WHAT IS NEEDED: The answer must be the number of lines in the listing below that contain "Zainstalowane", and nothing else.

DATA UNDER STUDY:
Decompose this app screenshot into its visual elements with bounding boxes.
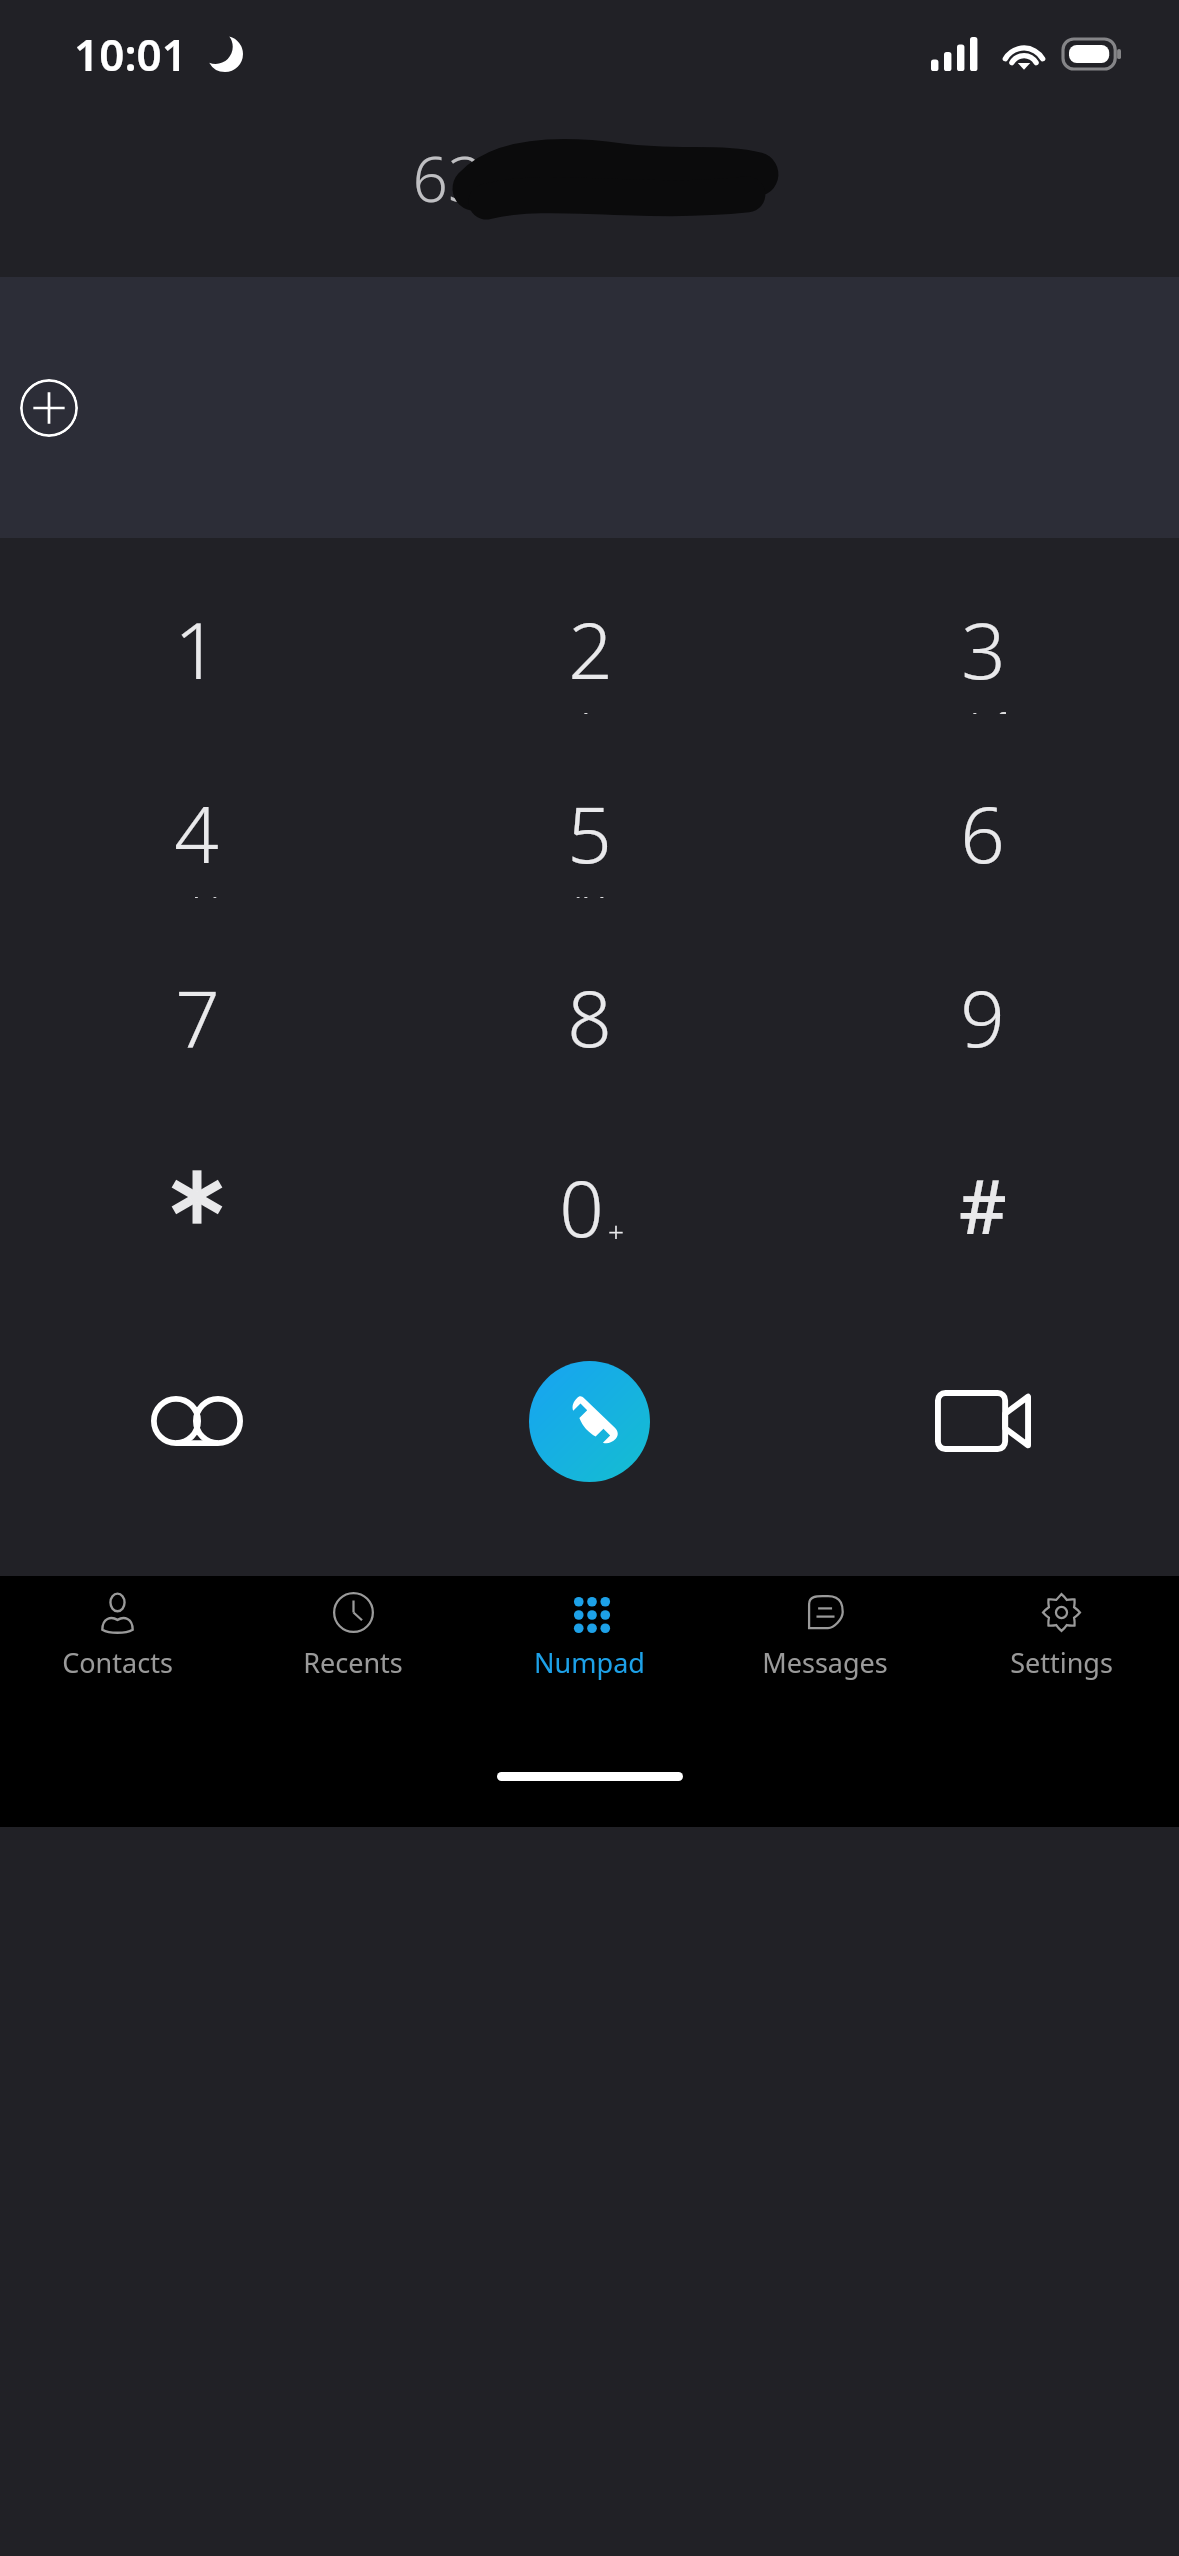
button[interactable]: 8 [393,964,786,1082]
staticText: 10:01 [74,24,187,84]
staticText: 4 [174,780,219,886]
staticText: 1 [174,596,219,702]
staticText: 9 [960,964,1005,1070]
staticText: Contacts [62,1644,173,1681]
staticText: def [960,704,1006,714]
staticText: 0 [559,1154,604,1260]
button[interactable]: 1 [0,596,393,714]
button[interactable]: Messages [707,1576,943,1741]
button[interactable]: Add number [20,379,78,437]
button[interactable]: 9 [786,964,1179,1082]
staticText: ghi [174,888,219,898]
button[interactable]: 6 [786,780,1179,898]
button[interactable]: Contacts [0,1576,235,1741]
button[interactable]: Call [529,1361,650,1482]
button[interactable]: 7 [0,964,393,1082]
button[interactable]: Settings [943,1576,1179,1741]
staticText: abc [565,704,615,714]
staticText: 6390350093 [412,136,767,220]
staticText: Recents [303,1644,403,1681]
staticText: + [608,1212,624,1250]
button[interactable]: 3 [786,596,1179,714]
staticText: 7 [175,964,220,1070]
staticText: 3 [961,596,1006,702]
staticText: Settings [1010,1644,1113,1681]
staticText: 5 [567,780,612,886]
button[interactable]: Recents [235,1576,471,1741]
button[interactable]: 0 [393,1148,786,1266]
staticText: # [959,1155,1007,1256]
button[interactable]: # [786,1148,1179,1266]
button[interactable]: 4 [0,780,393,898]
staticText: Messages [762,1644,888,1681]
button[interactable]: 5 [393,780,786,898]
staticText: 6 [960,780,1005,886]
staticText: Numpad [534,1644,645,1681]
staticText: 2 [568,596,613,702]
button[interactable]: Voicemail [0,1346,393,1496]
staticText: 8 [567,964,612,1070]
button[interactable] [0,1148,393,1266]
staticText: jkl [574,888,606,898]
button[interactable]: 2 [393,596,786,714]
button[interactable]: Numpad [471,1576,707,1741]
button[interactable]: Video call [786,1346,1179,1496]
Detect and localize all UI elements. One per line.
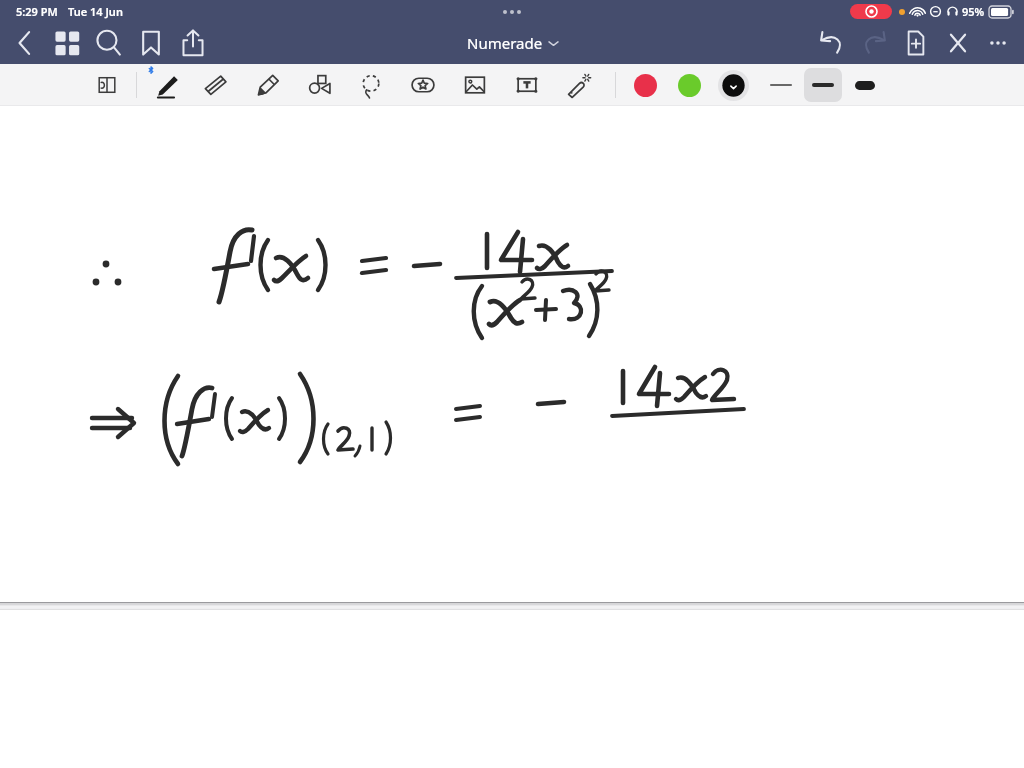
button[interactable]: Search [92,26,126,60]
button[interactable]: Share [176,26,210,60]
button[interactable]: Text box [501,64,553,106]
button[interactable]: Undo [816,27,848,59]
staticText: Numerade [467,33,543,53]
button[interactable]: Red colour [628,68,662,102]
button[interactable]: Numerade [467,33,558,53]
button[interactable]: Shapes [293,64,345,106]
button[interactable]: Add page [900,27,932,59]
button[interactable]: Medium stroke, selected [804,68,842,102]
button[interactable]: Close [942,27,974,59]
button[interactable]: Page peel [84,64,130,106]
button[interactable]: Black colour, selected [716,68,750,102]
staticText: 5:29 PM [16,4,58,19]
button[interactable]: Sticker [397,64,449,106]
button[interactable]: Highlighter [241,64,293,106]
button[interactable]: Pen [143,64,189,106]
button[interactable]: Lasso select [345,64,397,106]
button[interactable]: More options [982,27,1014,59]
button[interactable]: Laser pointer [553,64,605,106]
button[interactable]: Redo [858,27,890,59]
button[interactable]: Thick stroke [846,68,884,102]
button[interactable]: Pages [50,26,84,60]
button[interactable]: Bookmark [134,26,168,60]
button[interactable]: Green colour [672,68,706,102]
button[interactable]: Eraser [189,64,241,106]
staticText: Tue 14 Jun [68,4,123,19]
staticText: 95% [962,4,985,19]
button[interactable]: Insert image [449,64,501,106]
button[interactable]: Back [8,26,42,60]
button[interactable]: Thin stroke [762,68,800,102]
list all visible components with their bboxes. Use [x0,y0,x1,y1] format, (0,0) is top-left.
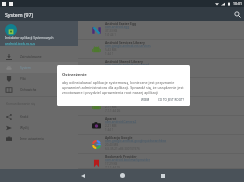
button[interactable]: Wyślij [0,122,78,133]
staticText: com.google.android.googlequicksearchbox [105,139,167,143]
staticText: com.google.android.ext.shared [105,63,150,67]
staticText: com.google.android.ext.services [105,44,151,48]
staticText: com.android.webview [105,82,136,86]
button[interactable]: Ochawicha [0,84,78,95]
staticText: Android Services Library [105,40,145,44]
staticText: 52.21 MB [105,86,119,90]
button[interactable]: CO TO JEST ROOT? [155,96,187,104]
staticText: 20.40 MB [105,143,119,147]
button[interactable]: Aparat [78,116,244,135]
button[interactable]: Search [230,7,244,21]
staticText: Krakii [20,115,29,119]
staticText: Aparat [105,116,117,120]
button[interactable]: Home [116,169,129,182]
staticText: 10:01 [233,1,242,6]
staticText: 1 44 1 [105,52,114,56]
staticText: 5.43 MB [105,48,117,52]
button[interactable]: Android Services Library [78,40,244,59]
button[interactable]: Recents [156,169,169,182]
staticText: Inne ustawienia [20,137,44,141]
staticText: Bookmark Provider [105,154,137,158]
button[interactable]: Krakii [0,111,78,122]
staticText: Android Easter Egg [105,21,137,25]
staticText: 7.1.1 44 25 [105,166,121,170]
button[interactable]: Android System WebView [78,78,244,97]
staticText: CO TO JEST ROOT? [158,98,184,102]
staticText: WIEM [141,98,150,102]
staticText: Instalator aplikacji Systemowych [5,36,54,40]
button[interactable]: Aplikacja Google [78,135,244,154]
button[interactable]: Inne ustawienia [0,133,78,144]
button[interactable]: Android Shared Library [78,59,244,78]
staticText: Wyślij [20,126,29,130]
staticText: Aplikacja Google [105,135,133,139]
staticText: 1 44 1 [105,128,114,132]
button[interactable]: Bookmark Provider [78,154,244,169]
staticText: 1.0 44 1 [105,33,116,37]
staticText: Android System WebView [105,78,147,82]
staticText: aby odinstalować aplikacje systemową, ko… [62,80,184,95]
staticText: System [20,66,31,70]
staticText: com.android.egg [105,25,130,29]
button[interactable]: WIEM [138,96,153,104]
staticText: 37.33 KB [105,29,118,33]
staticText: Zainstalowane [20,55,42,59]
button[interactable]: Pliki [0,73,78,84]
staticText: Ostrzeżenie [62,72,87,78]
button[interactable]: System [0,62,78,73]
staticText: com.android.Camera2 [105,120,137,124]
staticText: Android Shared Library [105,59,143,63]
button[interactable]: Android Easter Egg [78,21,244,40]
staticText: 6.5.35.21.x86 300101976 [105,147,140,151]
staticText: 7.1.1 44 26 [105,109,121,113]
staticText: 17.29 KB [105,162,118,166]
staticText: 52.0.2743.100 44 [105,90,129,94]
button[interactable]: Aplikacja kontaktów [78,97,244,116]
button[interactable]: Back [76,169,89,182]
staticText: System (97) [5,11,34,18]
staticText: Komunikowanie się [6,102,36,106]
staticText: com.android.bookmarkprovider [105,158,150,162]
button[interactable]: Zainstalowane [0,51,78,62]
staticText: 2.11 MB [105,105,117,109]
staticText: Ochawicha [20,88,37,92]
staticText: 2.21 MB [105,124,117,128]
staticText: android-tools.ro.sus [5,42,35,46]
staticText: Pliki [20,77,27,81]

RESULT: 2